Hypoglycemia occurs due to an excess of insulin in the blood resulting in low blood sugar levels. Blood sugar levels can cause symptoms of hypoglycemia, varies between one another.
At first the body responds to low blood sugar levels by releasing epinephrine (adrenaline) from the adrenal glands and certain nerve endings. Epinephrine stimulates the release of sugar from body reserves but also causes symptoms that resemble anxiety attacks (sweating, restlessness, trembling, fainting, palpitations, and sometimes hunger). More severe hypoglycemia cause a reduction of glucose to the brain and cause dizziness, confusion, fatigue, weakness, headache, unusual behavior, inability to concentrate, impaired vision, convulsions and coma. Prolonged hypoglycemia can cause permanent brain damage. Symptoms that resemble anxiety and disruption of brain function can begin slowly or suddenly. It most often occurs in people who take insulin or oral hypoglycemic drugs. In patients with insulin-producing pancreatic tumor, symptoms occurred on the morning after an overnight fast, especially if the blood sugar stores are depleted by exercise before breakfast. At first only occasional episodes of hypoglycemia-time, but after a long time the attacks become more frequent and more severe.
Signs and symptoms of hypoglycemia consists of two phases include:
The first phase of the symptoms that arise as a result of activation of the autonomic centers in the hypothalamus so that the release of the hormone epinephrine.

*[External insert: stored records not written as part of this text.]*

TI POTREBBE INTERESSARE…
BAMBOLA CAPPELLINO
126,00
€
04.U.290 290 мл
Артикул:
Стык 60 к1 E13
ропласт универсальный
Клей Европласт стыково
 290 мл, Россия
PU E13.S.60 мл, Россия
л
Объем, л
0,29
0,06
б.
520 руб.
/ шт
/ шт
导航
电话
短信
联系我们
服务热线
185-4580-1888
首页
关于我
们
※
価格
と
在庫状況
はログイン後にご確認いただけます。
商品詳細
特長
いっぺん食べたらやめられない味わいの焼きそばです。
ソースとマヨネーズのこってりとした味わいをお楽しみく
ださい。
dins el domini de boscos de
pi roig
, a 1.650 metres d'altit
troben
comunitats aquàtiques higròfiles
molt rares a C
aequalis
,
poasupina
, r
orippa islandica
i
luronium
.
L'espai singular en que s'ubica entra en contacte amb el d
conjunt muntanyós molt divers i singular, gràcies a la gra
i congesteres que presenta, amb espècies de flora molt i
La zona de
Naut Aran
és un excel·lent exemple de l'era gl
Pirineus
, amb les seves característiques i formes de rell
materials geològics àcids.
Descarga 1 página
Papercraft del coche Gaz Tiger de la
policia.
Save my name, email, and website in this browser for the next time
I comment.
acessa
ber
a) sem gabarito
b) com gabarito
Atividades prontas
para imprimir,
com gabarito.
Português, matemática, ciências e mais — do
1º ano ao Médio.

Symptoms include palpitations, out a lot of sweat, tremors, fear, hunger and nausea (glucose by 50 mg%).
The second phase is the symptoms that occur as a result of the start of the disruption of brain function, symptoms such as dizziness, blurred vision, decreased mental acuity, loss of fine motor skills, loss of consciousness, seizures and coma (blood glucose of 20 mg%).
The symptoms of hypoglycemia are not typical is the following:
•Changes in behavior.
•Syncope sudden attack.
•Headache in the morning, which will disappear with the morning meal.
Excessive sweating bedtime.
•Waking from sleep at night to eat.
•Hemiplegia / aphasia passing.
•Angina pectoris without coronary artery abnormalities.
Research on people who are not diabetic indicate a disturbance in brain function that is ahead of phase I and in the call subliminal brain dysfunction, in addition to symptoms that are not typical.
Sometimes symptoms do not appear adrenergic phase and direct patients away in the phase disruption of brain function, there are two types of loss of alertness, namely acute and chronic.
Acute example: in patients with type 1 diabetes mellitus with blood glucose control is very tight near normal, the neuropathy autonomic in a patient who had been suffering from diabetes, and use of beta-blockers are nonselective, loss of alertness that chronicles usually irreversible and is considered a complication of diabetes serious.
As a basic diagnosis of Whipple's triad can be used, hypoglycaemia with symptoms of central nervous, glucose levels less than 50 mg% and the symptoms will disappear with the administration of glucose.